The fundamental solution will consist in changing our current lifestyle inundated with plastic wastes and Styrofoam. In the early-and mid-1990s, environment protection campaigns were kicked off nationwide. In addition to the Green Scout Campaign by The Dong-A Ilbo, the major newspaper companies and activist groups made a concerted effort to sever the vicious circle of mass production, mass consumption, and mass discharge of disposable products. In 1995, the South Korean government introduced a volume-rate garbage disposal system nationwide as the first country to do so. Despite the opposition in the early phase, the system has been established firmly enough to be cited as one of the best practices in the world.

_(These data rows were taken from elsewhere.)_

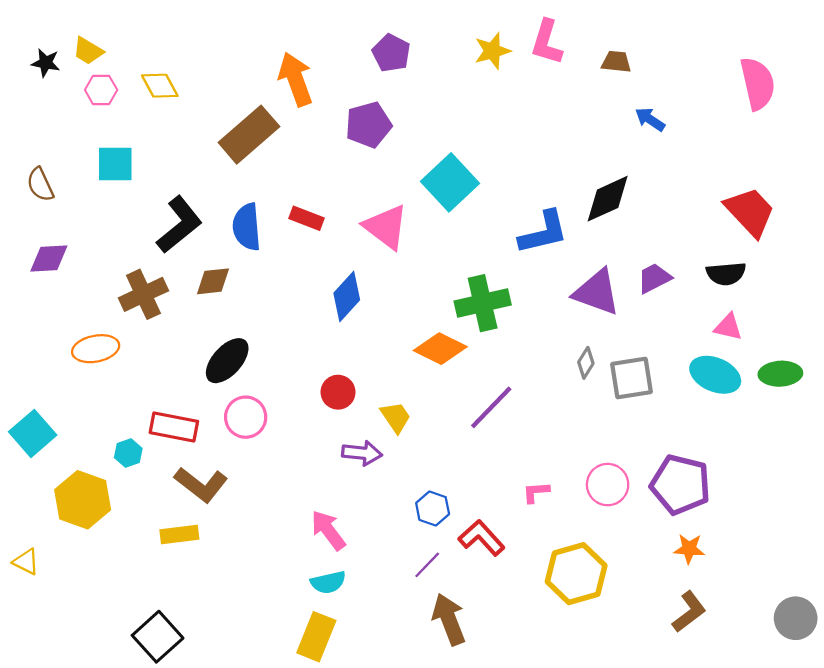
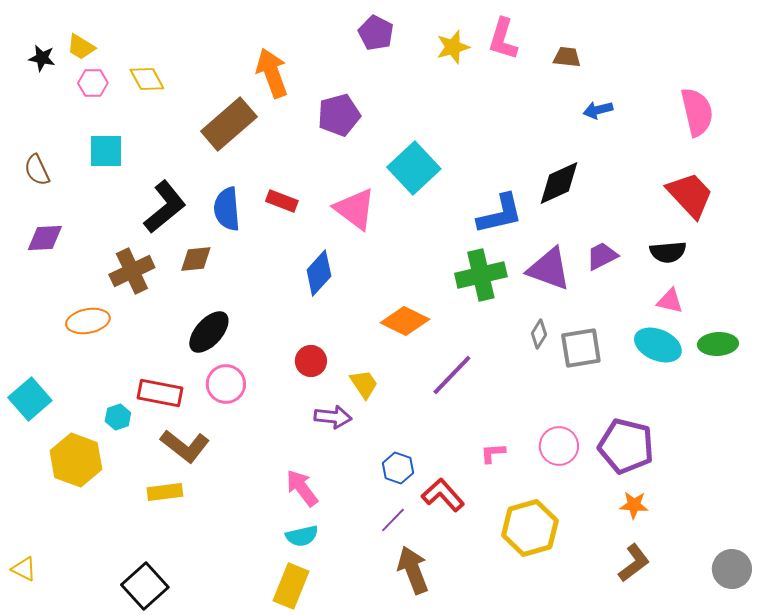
purple pentagon: (391, 53) -> (376, 33), moved
pink semicircle: (758, 83) -> (697, 112), moved
blue arrow: (650, 119) -> (598, 110), turned -48
green cross: (483, 303) -> (481, 275), moved
yellow triangle: (26, 562) -> (24, 569), moved

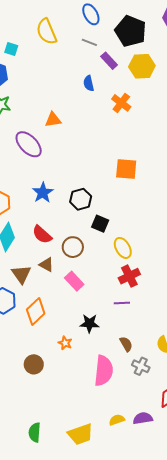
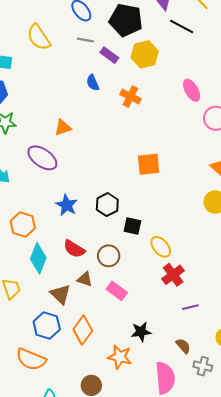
purple line: (122, 303) -> (190, 307), moved
orange star: (65, 343) -> (120, 357), size x1.6

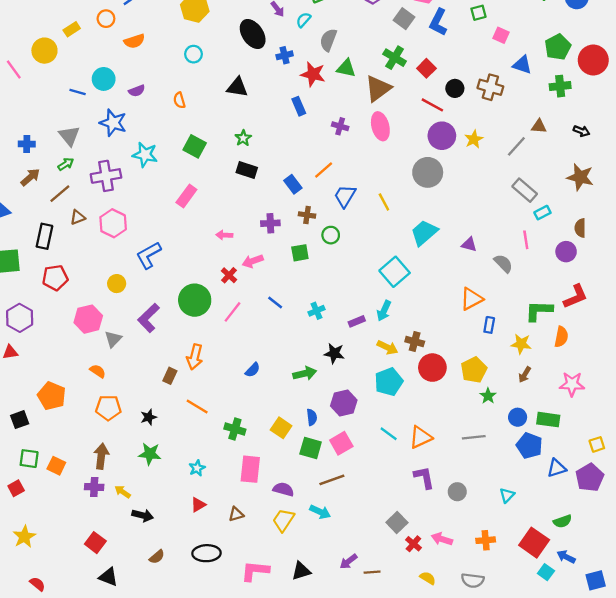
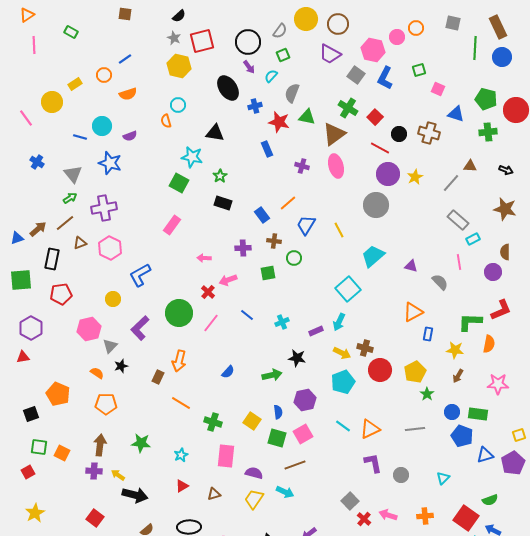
green pentagon: (558, 47) -> (486, 99), turned -30
orange semicircle: (179, 100) -> (166, 121), moved
blue cross: (27, 144) -> (37, 162), moved, turned 32
cyan star: (145, 155) -> (192, 157), moved
brown arrow: (30, 177) -> (38, 229), moved
black star: (149, 417) -> (121, 366), moved
black arrow: (143, 515) -> (135, 495), size x1.4

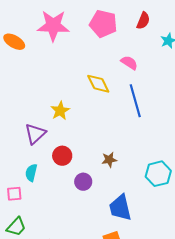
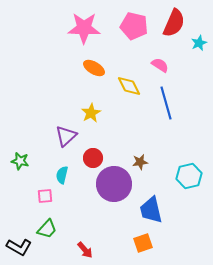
red semicircle: (143, 21) -> (174, 23), size x1.6
orange ellipse: (14, 42) -> (94, 68), moved
purple circle: (83, 182) -> (114, 184), size x2.0

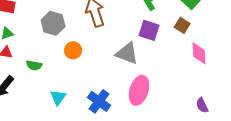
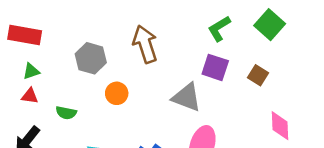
brown square: (182, 25) -> (258, 75), moved
pink diamond: (199, 53) -> (280, 126), moved

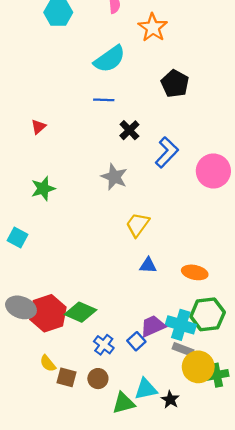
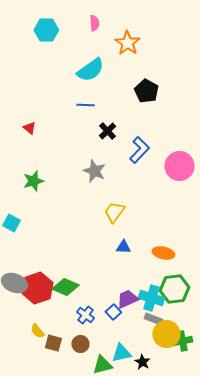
red triangle: (38, 127) -> (29, 128), turned -40

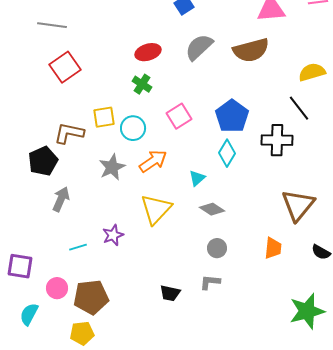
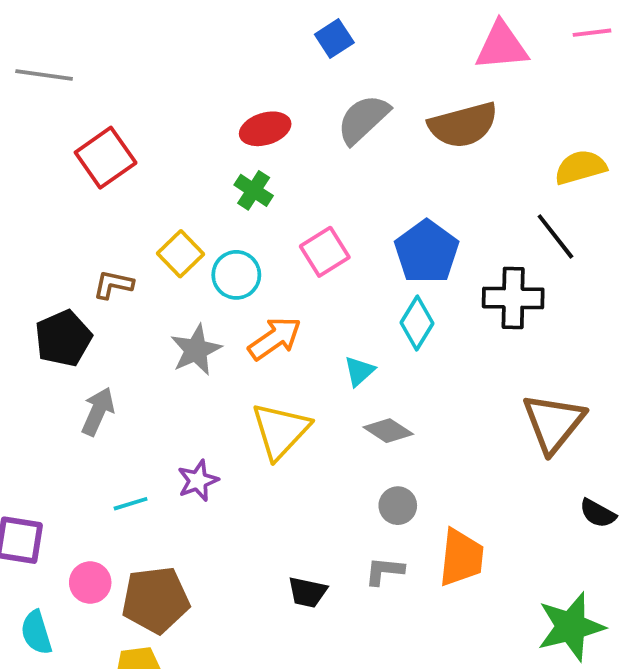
gray line: (52, 25) -> (44, 75), moved
yellow square: (104, 117) -> (181, 254), turned -35
brown L-shape: (69, 133) -> (113, 285), size x0.7
orange trapezoid: (273, 248) -> (461, 558), moved, size x1.4
cyan semicircle: (29, 314) -> (36, 633), turned -45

The myth that recycling is free of costs and every garbage can be recycled back into clean resources led to a profligate use and removal of Styrofoam containers and plastic wastes and bottles by houses and business establishments. The number of plastic bags used in South Korea jumped from 12.5 billion in 2003 to 21.6 billion in 2015. From production and purchase to discharge, disposable products should be subjected to additional charges. Such a measure could be perceived as nuisance and could provoke oppositions, but it takes a new form of eco-friendly campaign to shift the frame of our lifestyle.